▶ **The problem**
Below are lines of data, and only some are wanted. Please repeat exactly those from the line that has "Sector -108 [Sector" through the line that has "Noida [Noida (202 items)] (349, 608)".

▶ **Material for the task**
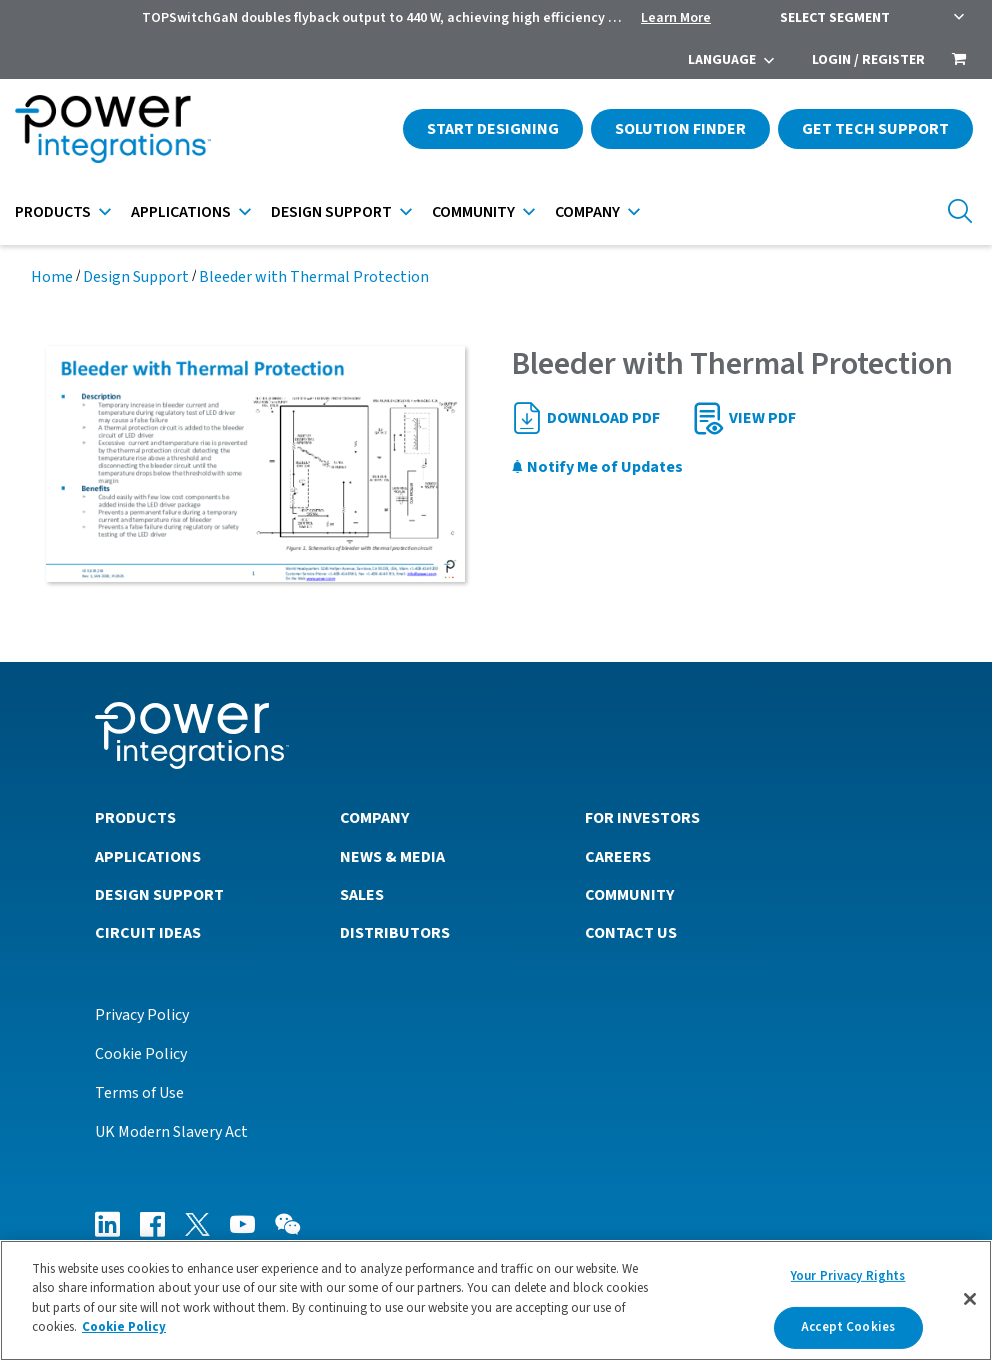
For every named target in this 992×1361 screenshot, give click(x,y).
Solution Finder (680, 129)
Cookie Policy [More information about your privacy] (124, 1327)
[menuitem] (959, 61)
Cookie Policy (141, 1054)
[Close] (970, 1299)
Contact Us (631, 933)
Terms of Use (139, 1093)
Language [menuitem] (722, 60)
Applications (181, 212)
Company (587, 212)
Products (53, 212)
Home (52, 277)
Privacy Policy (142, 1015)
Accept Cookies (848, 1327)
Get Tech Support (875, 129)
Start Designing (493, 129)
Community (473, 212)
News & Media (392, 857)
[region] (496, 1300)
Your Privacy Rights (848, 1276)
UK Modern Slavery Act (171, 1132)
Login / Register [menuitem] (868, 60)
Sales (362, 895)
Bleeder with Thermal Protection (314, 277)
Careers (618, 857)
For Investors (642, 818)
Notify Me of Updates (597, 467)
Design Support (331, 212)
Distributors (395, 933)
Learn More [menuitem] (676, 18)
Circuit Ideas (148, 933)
---
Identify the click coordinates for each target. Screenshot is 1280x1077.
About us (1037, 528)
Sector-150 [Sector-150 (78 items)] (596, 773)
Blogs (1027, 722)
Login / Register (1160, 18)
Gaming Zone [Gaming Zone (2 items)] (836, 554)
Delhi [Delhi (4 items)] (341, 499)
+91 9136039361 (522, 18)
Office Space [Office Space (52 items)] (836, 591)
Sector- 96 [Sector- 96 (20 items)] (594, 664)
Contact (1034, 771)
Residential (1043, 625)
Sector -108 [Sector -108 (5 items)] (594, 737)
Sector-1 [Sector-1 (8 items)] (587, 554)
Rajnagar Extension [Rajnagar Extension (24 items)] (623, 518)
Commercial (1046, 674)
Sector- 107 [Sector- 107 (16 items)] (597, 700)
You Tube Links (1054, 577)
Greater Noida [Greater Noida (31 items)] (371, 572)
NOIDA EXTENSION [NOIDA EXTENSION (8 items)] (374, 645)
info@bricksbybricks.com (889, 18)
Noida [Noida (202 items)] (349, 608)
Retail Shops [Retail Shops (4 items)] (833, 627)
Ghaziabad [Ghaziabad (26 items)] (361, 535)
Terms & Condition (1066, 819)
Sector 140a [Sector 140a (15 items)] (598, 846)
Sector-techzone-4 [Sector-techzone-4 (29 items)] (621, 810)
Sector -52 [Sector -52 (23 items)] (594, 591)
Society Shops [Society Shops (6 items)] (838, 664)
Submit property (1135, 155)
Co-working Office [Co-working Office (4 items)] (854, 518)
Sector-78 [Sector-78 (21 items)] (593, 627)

▶ **Response for this exercise**
Sector -108 [Sector -108 (5 items)] (594, 737)
Sector-1 [Sector-1 (8 items)] (587, 554)
Rajnagar Extension [Rajnagar Extension (24 items)] (623, 518)
Commercial (1046, 674)
Sector- 107 [Sector- 107 (16 items)] (597, 700)
You Tube Links (1054, 577)
Greater Noida [Greater Noida (31 items)] (371, 572)
NOIDA EXTENSION [NOIDA EXTENSION (8 items)] (374, 645)
info@bricksbybricks.com (889, 18)
Noida [Noida (202 items)] (349, 608)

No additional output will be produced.